Un début d’année calamiteux

Les performances des obligations d’entreprises sont très mauvaises depuis le début de l’année : -8,3% pour les obligations d’entreprises Investment Grade (IG) européennes au 17 mai, -13,8% pour l’IG américain, -8,1% pour le High Yield (HY) européen et -10,4% pour le HY américain. Ce sont les plus mauvaises performances sur la période du 1er janvier au 17 mai, depuis la création des indices (entre 1973 et 2000 selon les indices), à l’exception du HY européen qui avait baissé de 10,8% du 01/01/2020 au 17/05/2020.  

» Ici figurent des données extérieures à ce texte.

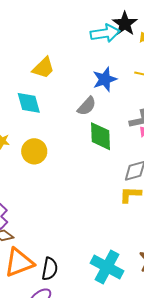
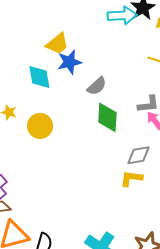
blue star: (105, 79) -> (69, 62), moved

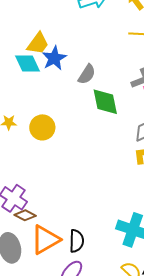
cyan diamond: (39, 77) -> (28, 64), moved

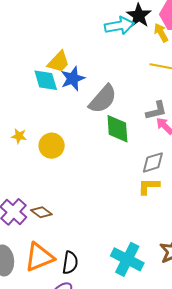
gray semicircle: (87, 74) -> (103, 99), size x1.5
brown diamond: (25, 215) -> (41, 212), moved

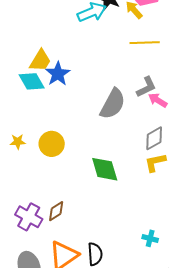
gray semicircle: (103, 99) -> (113, 104), moved
green diamond: (117, 129) -> (105, 169), moved
brown diamond: (41, 212) -> (56, 211), turned -55
cyan cross: (127, 259) -> (150, 238), size x0.5

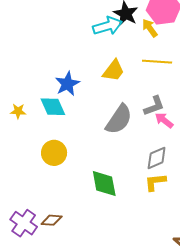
yellow trapezoid: (40, 61) -> (114, 71), moved
cyan diamond: (32, 81) -> (53, 107), moved
yellow star: (18, 142) -> (18, 111), moved
brown diamond: (56, 211) -> (52, 220), turned 30

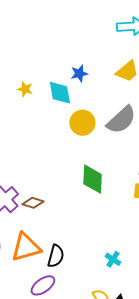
blue star: (67, 84) -> (79, 74), size x0.7
yellow circle: (54, 153) -> (82, 123), moved

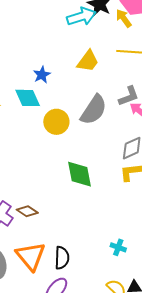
brown diamond: (33, 203) -> (27, 211), turned 30
orange triangle: (26, 247) -> (31, 256), turned -40

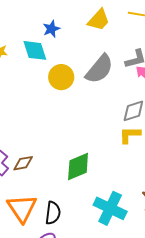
green diamond: (80, 174) -> (78, 167), moved, turned 72
brown diamond: (27, 211) -> (23, 163), turned -50
cyan cross: (118, 247) -> (110, 208), size x2.0

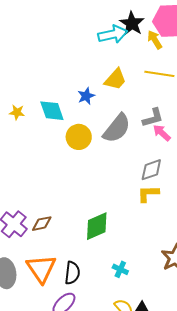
blue star: (51, 29) -> (86, 96), moved
cyan cross: (110, 208) -> (120, 269), moved, size x0.5

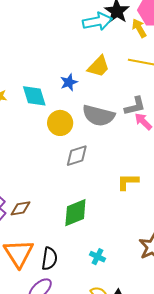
gray semicircle: (117, 128) -> (98, 116), turned 64
gray diamond: (151, 170) -> (77, 156), moved

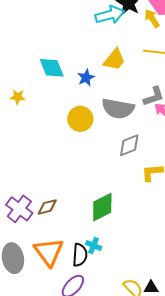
cyan diamond: (34, 96) -> (52, 68), moved
gray diamond: (77, 156) -> (129, 145), moved
cyan cross: (98, 257) -> (94, 245), moved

Les obligations d’entreprises ont subi de plein fouet 1/ la violente remontée des taux d’intérêt, le rendement du bund allemand ayant bondi de 124pb (points de base), soit 1,24%, depuis le début de l’année et celui du bon du Trésor américain de 147pb et 2/ l’élargissement des primes de risque (spreads de crédit) de l’ordre de 68pb pour l’IG euro, 50pb pour l’IG US et 165pb pour le HY euro et US.

En conséquence, les rendements offerts à maturité sont devenus nettement plus attractifs qu’avant. Le temps où les obligations d’entreprises européennes avaient des rendements négatifs à maturité est presque fini. Les obligations IG offrent des rendements moyens de l’ordre de 2,3% en Europe, 4,5% aux États-Unis, et celles HY, 6,7% en Europe et 7,6% aux États-Unis.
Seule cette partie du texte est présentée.